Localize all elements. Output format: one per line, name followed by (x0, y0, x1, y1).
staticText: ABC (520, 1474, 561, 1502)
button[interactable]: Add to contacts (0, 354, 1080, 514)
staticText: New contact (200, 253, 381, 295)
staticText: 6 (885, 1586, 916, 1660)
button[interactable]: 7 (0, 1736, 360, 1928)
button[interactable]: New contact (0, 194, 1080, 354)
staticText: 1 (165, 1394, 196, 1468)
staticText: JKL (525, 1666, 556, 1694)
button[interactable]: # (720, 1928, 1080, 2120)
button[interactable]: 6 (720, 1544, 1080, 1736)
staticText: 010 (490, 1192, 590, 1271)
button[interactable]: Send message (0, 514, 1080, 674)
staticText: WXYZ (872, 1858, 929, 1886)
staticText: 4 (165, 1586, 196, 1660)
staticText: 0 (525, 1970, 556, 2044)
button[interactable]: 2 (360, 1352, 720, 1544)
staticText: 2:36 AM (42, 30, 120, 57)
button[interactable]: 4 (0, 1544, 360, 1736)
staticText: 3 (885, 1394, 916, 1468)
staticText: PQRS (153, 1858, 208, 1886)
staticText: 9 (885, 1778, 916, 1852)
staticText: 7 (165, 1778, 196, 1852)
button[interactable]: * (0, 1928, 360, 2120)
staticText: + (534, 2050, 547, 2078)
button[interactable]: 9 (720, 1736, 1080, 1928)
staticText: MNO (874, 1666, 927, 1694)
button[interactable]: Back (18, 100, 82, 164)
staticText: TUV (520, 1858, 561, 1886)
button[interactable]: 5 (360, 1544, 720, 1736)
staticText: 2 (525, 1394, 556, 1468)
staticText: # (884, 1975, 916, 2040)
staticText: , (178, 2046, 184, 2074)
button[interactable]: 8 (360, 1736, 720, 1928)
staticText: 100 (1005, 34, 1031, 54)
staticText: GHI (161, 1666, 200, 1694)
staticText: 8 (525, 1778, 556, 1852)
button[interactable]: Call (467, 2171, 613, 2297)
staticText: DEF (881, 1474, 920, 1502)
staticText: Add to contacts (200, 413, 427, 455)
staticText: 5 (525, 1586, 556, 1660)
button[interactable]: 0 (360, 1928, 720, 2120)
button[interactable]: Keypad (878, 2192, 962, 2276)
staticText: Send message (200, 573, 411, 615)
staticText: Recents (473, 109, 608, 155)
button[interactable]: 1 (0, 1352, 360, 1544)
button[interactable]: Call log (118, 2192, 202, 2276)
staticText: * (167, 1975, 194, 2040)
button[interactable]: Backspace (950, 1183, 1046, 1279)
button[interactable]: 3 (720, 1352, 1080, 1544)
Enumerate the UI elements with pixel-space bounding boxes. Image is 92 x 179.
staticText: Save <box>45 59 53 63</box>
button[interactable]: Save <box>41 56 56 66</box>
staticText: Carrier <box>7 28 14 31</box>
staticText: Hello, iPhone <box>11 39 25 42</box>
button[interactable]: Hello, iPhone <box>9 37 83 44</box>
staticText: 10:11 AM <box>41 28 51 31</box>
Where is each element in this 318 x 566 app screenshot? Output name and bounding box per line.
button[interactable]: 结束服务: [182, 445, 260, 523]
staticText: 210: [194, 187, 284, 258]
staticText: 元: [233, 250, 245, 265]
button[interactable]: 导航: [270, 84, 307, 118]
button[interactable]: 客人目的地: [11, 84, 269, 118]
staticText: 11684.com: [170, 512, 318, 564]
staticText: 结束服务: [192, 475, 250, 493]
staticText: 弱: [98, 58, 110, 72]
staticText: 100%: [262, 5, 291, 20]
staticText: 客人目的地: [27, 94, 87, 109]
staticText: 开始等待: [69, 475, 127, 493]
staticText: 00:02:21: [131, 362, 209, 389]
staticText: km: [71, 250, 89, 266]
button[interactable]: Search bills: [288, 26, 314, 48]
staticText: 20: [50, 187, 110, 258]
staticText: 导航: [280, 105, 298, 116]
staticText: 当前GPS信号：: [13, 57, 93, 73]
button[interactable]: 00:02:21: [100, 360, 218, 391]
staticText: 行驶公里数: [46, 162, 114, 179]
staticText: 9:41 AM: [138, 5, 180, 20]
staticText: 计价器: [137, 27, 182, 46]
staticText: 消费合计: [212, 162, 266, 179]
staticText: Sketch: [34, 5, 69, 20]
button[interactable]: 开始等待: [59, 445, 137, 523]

==========

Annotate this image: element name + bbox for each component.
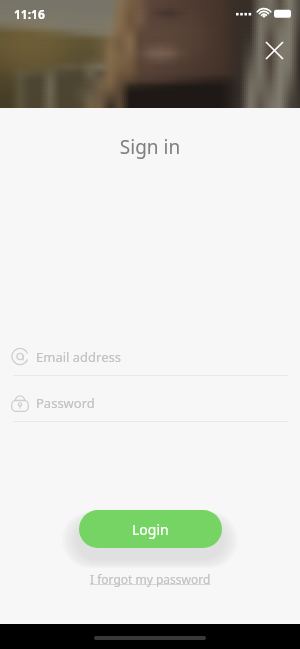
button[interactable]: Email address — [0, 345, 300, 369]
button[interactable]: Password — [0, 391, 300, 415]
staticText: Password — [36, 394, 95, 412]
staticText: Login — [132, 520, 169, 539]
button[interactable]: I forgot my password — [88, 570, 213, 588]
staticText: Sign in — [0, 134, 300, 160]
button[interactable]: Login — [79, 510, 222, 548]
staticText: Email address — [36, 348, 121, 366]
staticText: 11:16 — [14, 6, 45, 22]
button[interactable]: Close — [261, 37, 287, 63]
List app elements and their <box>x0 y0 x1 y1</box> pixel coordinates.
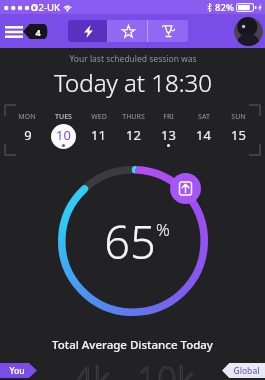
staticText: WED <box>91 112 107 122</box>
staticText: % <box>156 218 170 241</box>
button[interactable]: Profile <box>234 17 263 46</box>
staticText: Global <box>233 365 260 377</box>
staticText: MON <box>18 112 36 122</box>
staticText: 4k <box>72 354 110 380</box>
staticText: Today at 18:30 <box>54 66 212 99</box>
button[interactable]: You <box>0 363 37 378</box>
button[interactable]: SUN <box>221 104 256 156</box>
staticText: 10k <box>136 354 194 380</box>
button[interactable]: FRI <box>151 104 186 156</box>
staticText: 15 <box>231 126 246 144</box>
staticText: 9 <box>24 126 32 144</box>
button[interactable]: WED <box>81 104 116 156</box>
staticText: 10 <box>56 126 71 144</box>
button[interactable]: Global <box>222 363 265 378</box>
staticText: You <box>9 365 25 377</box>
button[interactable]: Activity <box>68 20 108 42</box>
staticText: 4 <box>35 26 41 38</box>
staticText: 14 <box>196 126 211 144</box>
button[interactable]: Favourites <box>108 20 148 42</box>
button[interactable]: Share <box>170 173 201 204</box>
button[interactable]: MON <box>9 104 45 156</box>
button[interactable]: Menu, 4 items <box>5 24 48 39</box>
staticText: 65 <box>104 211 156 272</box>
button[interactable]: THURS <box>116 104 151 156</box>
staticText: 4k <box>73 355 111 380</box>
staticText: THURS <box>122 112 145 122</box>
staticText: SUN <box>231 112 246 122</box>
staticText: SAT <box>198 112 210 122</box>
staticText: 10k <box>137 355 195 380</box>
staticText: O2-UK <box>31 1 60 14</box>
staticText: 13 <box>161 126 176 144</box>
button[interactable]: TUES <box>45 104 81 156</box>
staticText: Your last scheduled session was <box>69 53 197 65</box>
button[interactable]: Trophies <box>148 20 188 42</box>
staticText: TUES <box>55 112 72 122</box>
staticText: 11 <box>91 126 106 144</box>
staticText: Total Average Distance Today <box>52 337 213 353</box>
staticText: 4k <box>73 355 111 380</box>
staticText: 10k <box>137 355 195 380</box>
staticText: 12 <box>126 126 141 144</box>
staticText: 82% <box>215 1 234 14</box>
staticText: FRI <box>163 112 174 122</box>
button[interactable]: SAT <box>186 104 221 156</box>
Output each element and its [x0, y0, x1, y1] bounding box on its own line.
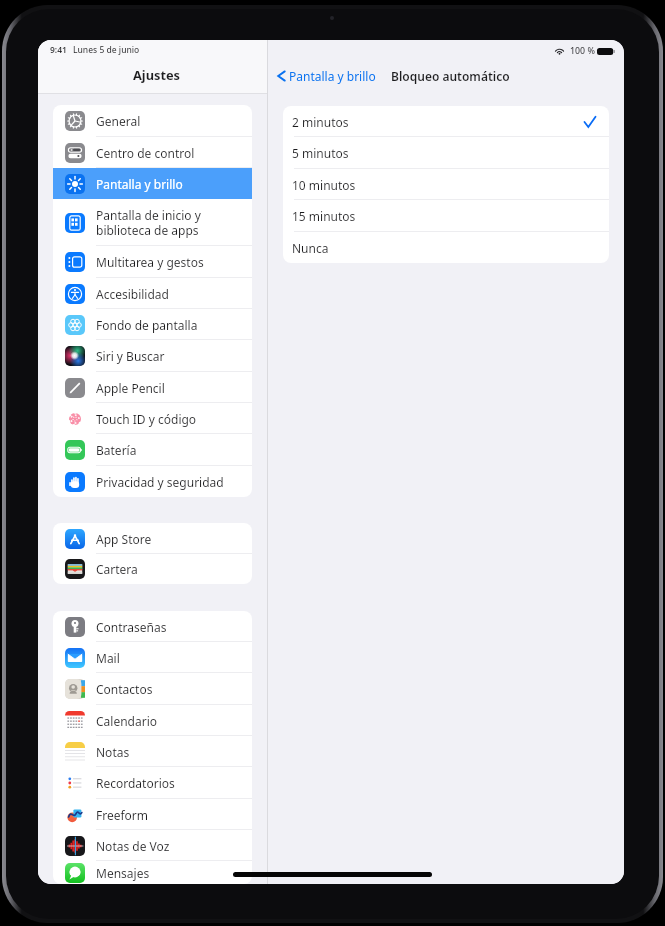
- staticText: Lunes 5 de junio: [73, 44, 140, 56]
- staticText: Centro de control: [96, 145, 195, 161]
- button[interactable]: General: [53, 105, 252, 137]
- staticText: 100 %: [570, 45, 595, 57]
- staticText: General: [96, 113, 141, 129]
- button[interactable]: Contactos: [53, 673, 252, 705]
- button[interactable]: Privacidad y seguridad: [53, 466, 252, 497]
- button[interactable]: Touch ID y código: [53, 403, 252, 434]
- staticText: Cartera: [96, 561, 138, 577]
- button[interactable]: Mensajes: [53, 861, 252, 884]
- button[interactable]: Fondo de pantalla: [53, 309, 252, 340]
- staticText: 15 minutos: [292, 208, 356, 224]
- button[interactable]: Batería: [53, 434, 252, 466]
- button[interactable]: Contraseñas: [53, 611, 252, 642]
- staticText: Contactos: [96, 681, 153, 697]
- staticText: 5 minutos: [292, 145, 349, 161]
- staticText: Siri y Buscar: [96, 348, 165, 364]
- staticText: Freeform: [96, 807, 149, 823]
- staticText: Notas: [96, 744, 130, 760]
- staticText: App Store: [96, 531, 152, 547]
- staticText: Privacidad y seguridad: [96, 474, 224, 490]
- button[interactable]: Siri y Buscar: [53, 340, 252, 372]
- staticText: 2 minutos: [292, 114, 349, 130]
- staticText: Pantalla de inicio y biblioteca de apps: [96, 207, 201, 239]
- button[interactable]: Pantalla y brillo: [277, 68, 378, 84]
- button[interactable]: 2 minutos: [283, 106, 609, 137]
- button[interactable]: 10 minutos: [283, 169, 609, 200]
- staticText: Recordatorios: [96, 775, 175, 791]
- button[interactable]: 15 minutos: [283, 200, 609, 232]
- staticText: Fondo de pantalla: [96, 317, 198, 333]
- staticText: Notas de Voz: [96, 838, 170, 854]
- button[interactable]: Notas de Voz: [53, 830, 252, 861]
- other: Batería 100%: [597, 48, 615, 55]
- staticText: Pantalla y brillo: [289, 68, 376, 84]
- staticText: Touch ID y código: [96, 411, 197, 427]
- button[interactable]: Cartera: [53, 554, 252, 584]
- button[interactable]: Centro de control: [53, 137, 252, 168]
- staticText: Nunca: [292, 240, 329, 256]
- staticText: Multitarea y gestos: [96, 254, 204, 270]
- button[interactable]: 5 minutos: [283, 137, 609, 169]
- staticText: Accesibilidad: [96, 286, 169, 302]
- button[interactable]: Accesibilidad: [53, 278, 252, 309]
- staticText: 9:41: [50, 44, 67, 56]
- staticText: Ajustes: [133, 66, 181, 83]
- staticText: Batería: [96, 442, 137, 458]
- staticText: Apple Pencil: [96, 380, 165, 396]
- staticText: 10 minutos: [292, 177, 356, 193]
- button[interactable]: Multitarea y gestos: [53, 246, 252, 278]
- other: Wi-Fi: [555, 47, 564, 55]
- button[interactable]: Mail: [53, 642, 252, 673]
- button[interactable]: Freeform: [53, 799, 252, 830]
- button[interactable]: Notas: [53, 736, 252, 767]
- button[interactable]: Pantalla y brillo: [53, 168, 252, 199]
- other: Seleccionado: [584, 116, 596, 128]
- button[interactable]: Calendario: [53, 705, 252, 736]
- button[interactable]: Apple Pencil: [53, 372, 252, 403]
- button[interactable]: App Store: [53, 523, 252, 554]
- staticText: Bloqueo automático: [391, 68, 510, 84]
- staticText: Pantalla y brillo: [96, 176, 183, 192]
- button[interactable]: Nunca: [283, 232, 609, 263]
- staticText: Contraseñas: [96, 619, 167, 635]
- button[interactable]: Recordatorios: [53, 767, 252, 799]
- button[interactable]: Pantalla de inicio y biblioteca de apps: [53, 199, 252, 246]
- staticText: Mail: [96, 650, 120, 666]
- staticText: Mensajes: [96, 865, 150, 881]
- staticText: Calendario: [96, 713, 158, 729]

==========

Aim of the exercise ▸ Collect from the data above every line that includes "Login".

Task solution ▸
staticText: Login — [132, 520, 169, 539]
button[interactable]: Login — [79, 510, 222, 548]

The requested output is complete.